# What is required
Return every record below exactly; leave out the images.

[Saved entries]

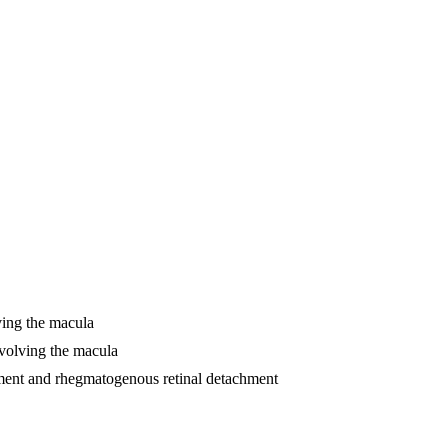
lving the macula
involving the macula
chment and rhegmatogenous retinal detachment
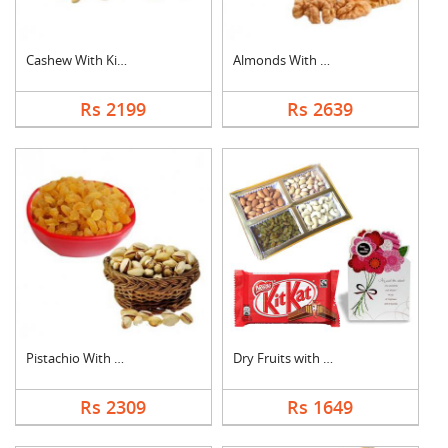
Cashew With Kismis
Almonds With Walnuts
Rs 2199
Rs 2639
Pistachio With Raisi....
Dry Fruits with Gree....
Rs 2309
Rs 1649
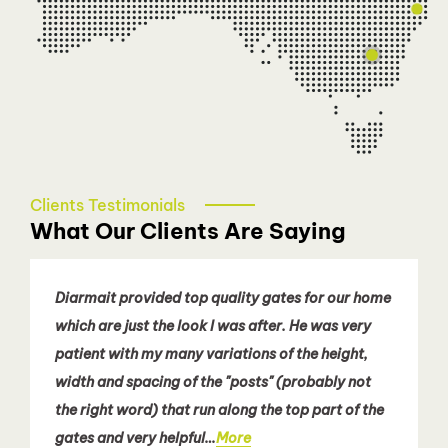
diarmait@talbotautodoors.com.au
Sydney - Eastern Suburbs
Patricia Nguyen
0466 080 258
easternsydney@talbotautodoors.com.au
Clients Testimonials
What Our Clients Are Saying
Diarmait provided top quality gates for our home
which are just the look I was after. He was very
patient with my many variations of the height,
width and spacing of the "posts" (probably not
the right word) that run along the top part of the
gates and very helpful…
More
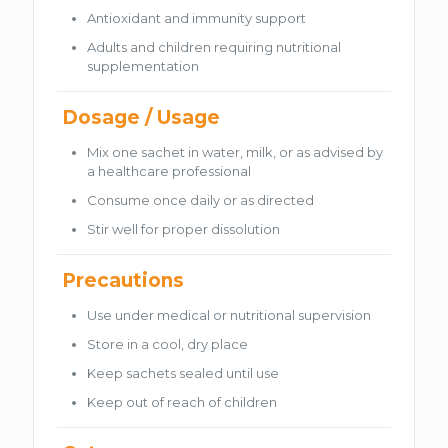
Antioxidant and immunity support
Adults and children requiring nutritional
supplementation
Dosage / Usage
Mix one sachet in water, milk, or as advised by
a healthcare professional
Consume once daily or as directed
Stir well for proper dissolution
Precautions
Use under medical or nutritional supervision
Store in a cool, dry place
Keep sachets sealed until use
Keep out of reach of children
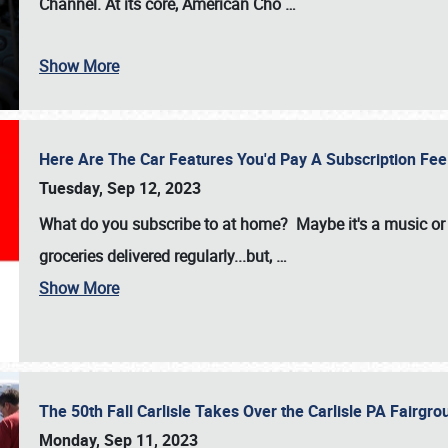
Channel. At its core, American Cho
…
Show More
Here Are The Car Features You'd Pay A Subscription Fe
Tuesday, Sep 12, 2023
What do you subscribe to at home? Maybe it's a music or 
groceries delivered regularly...but,
…
Show More
The 50th Fall Carlisle Takes Over the Carlisle PA Fair
Monday, Sep 11, 2023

# Answer area
lving the macula
involving the macula
chment and rhegmatogenous retinal detachment
Cashew With Kismis
Almonds With Walnuts
Rs 2199
Rs 2639
Pistachio With Raisi....
Dry Fruits with Gree....
Rs 2309
Rs 1649
diarmait@talbotautodoors.com.au
Sydney - Eastern Suburbs
Patricia Nguyen
0466 080 258
easternsydney@talbotautodoors.com.au
Clients Testimonials
What Our Clients Are Saying
Diarmait provided top quality gates for our home
which are just the look I was after. He was very
patient with my many variations of the height,
width and spacing of the "posts" (probably not
the right word) that run along the top part of the
gates and very helpful…
More
Antioxidant and immunity support
Adults and children requiring nutritional
supplementation
Dosage / Usage
Mix one sachet in water, milk, or as advised by
a healthcare professional
Consume once daily or as directed
Stir well for proper dissolution
Precautions
Use under medical or nutritional supervision
Store in a cool, dry place
Keep sachets sealed until use
Keep out of reach of children
Channel. At its core, American Cho
…
Show More
Here Are The Car Features You'd Pay A Subscription Fe
Tuesday, Sep 12, 2023
What do you subscribe to at home? Maybe it's a music or 
groceries delivered regularly...but,
…
Show More
The 50th Fall Carlisle Takes Over the Carlisle PA Fair
Monday, Sep 11, 2023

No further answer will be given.